Monday, March 24, 2003
Posted 2:42 PM by Tommy


Fearless forecasts for the 2003 baseball season:

-At the All-Star game, the teams are tied at the end of 14 innings. With no pitchers remaining on either team, commissioner Bud Selig decides to determine the winner by a coin flip.

-Oakland GM Billy Beane pulls off a three-way trade with the Chicago White Sox and Kansas City Royals, acquiring both CF Carlos Beltran and P Mark Buehrle while only giving up some marginal prospects and magic beans. But the A’s lose in the first round in 5 games anyway.

-Barry Bonds hits his 661st career homerun on September 27th, passing Willie Mays for 3rd on the all-time list. The ball bounces to FiCB concession stand worker Fred Lee, who picks it up and dares himself to eat it. Told that the ball is worth $100,000, Fred looks into the TV cameras surrounding him and tries to swallow the ball whole, grossing out the American public in the process.

-Alex Rodriguez of the last-place Texas Rangers hits .350 with 65 HR and 160 RBI but fails to win his first MVP award. The AL MVP goes to Torii Hunter, who hits .300 with 35 HR and 110 RBI but is on the first place Minnesota Twins and is deemed to be "a positive clubhouse influence and an all-around scrappy player."

-The Los Angeles Dodgers squeak into the playoffs on the strength of NL MVP Shawn Green and NL Cy Young winner Eric Gagne. Manager Jim Tracy fields a starting lineup where Green is the only player to hit over .290, have over 20 HR, or have more than 85 RBI.
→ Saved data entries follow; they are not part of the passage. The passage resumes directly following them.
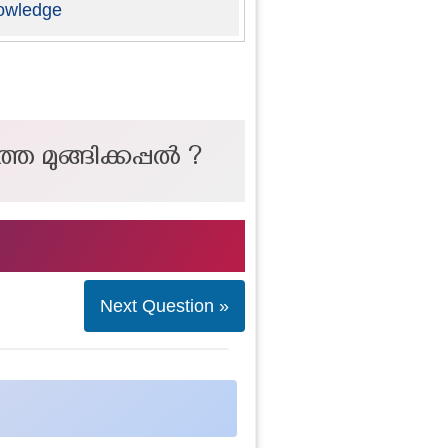
owledge
മുങ്ങിക്കപ്പൽ ?
Next Question »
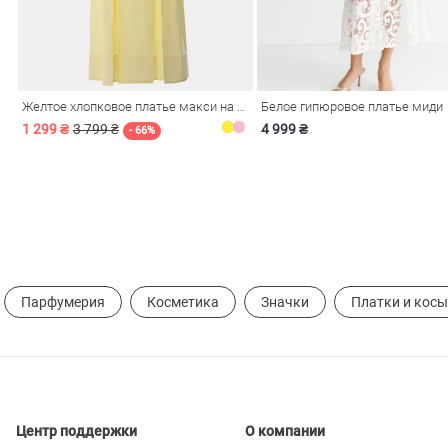
ечерние
Сарафаны
На
ные
ки
Желтое хлопковое платье макси на бретелях
Белое гипюровое платье миди
1 299 ₴
3 799 ₴
4 999 ₴
- 66%
Парфумерия
Косметика
Значки
Платки и кос
си
Кожаные
Центр поддержки
О компании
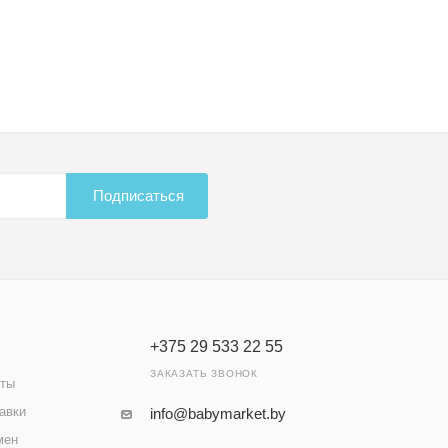
Подписаться
+375 29 533 22 55
ЗАКАЗАТЬ ЗВОНОК
аты
авки
info@babymarket.by
мен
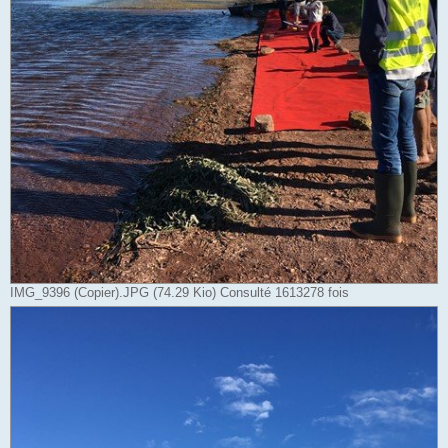
IMG_9396 (Copier).JPG (74.29 Kio) Consulté 1613278 fois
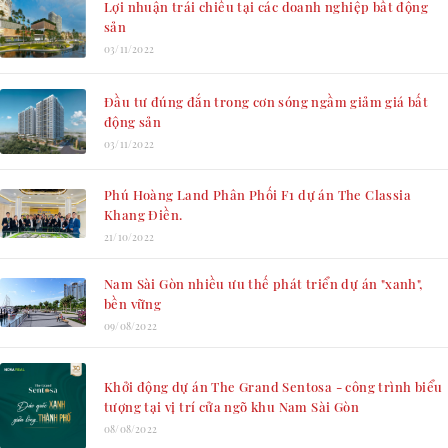
Lợi nhuận trái chiều tại các doanh nghiệp bất động
sản
03/11/2022
Đầu tư đúng đắn trong cơn sóng ngầm giảm giá bất
động sản
03/11/2022
Phú Hoàng Land Phân Phối F1 dự án The Classia
Khang Điền.
21/10/2022
Nam Sài Gòn nhiều ưu thế phát triển dự án "xanh",
bền vững
09/08/2022
Khởi động dự án The Grand Sentosa - công trình biểu
tượng tại vị trí cửa ngõ khu Nam Sài Gòn
08/08/2022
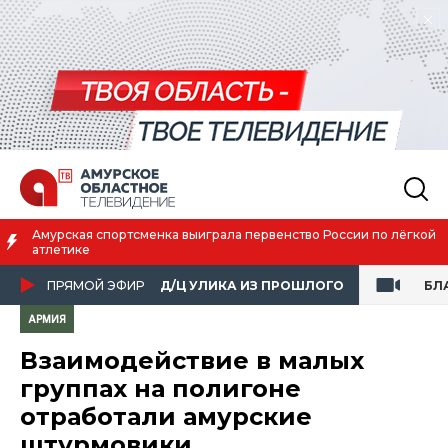
й
Благовещенск вошёл в число городов с наилучшим качество
жизни
ПРЯМОЙ ЭФИР
Д/Ц УЛИКА ИЗ ПРОШЛОГО
БЛ
АРМИЯ
Взаимодействие в малых
группах на полигоне
отработали амурские
штурмовики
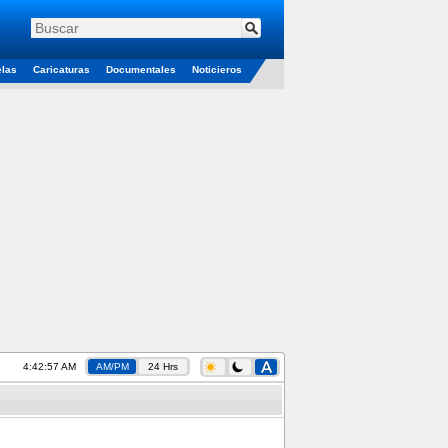
elas
Caricaturas
Documentales
Noticieros
4:42:57 AM
AM/PM
24 Hrs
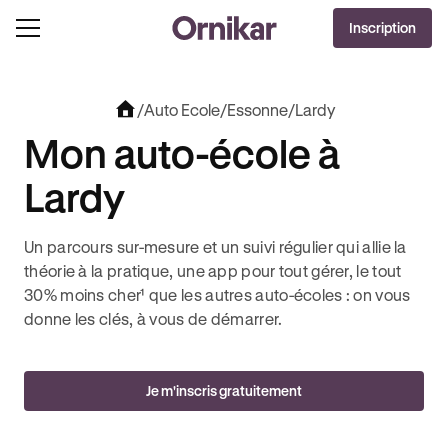
OFFRE EXCLUSIVE
Inscription
J'EN PROFITE !
VOLUT + 3 MOIS DEEZER PREMIUM OFFERTS* !
JUSQU’À 170€ OFFERTS AVEC REVOLUT
/
Auto Ecole
/
Essonne
/
Lardy
Mon auto-école à
Lardy
Un parcours sur-mesure et un suivi régulier qui allie la
théorie à la pratique, une app pour tout gérer, le tout
30% moins cher¹ que les autres auto-écoles : on vous
donne les clés, à vous de démarrer.
Je m'inscris gratuitement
In Game 6 of the National League Championship Series, Green, suffering from a hamstring injury, limps up to the plate and smashes a dramatic walk-off homerun to send the Dodgers to the World Series. He does this on October 15th, the 15th anniversary of Kirk Gibson’s dramatic homerun.

-In Game 7 of the World Series, the Anaheim Angels employ the Rally Monkey in order to come back from a 7-0 fifth inning deficit and win their second consecutive championship. No Angels starter pitches for more than 5 innings in any of the seven games, but the Angels earn 6 playoff wins from rookie pitcher Bobby Jenks.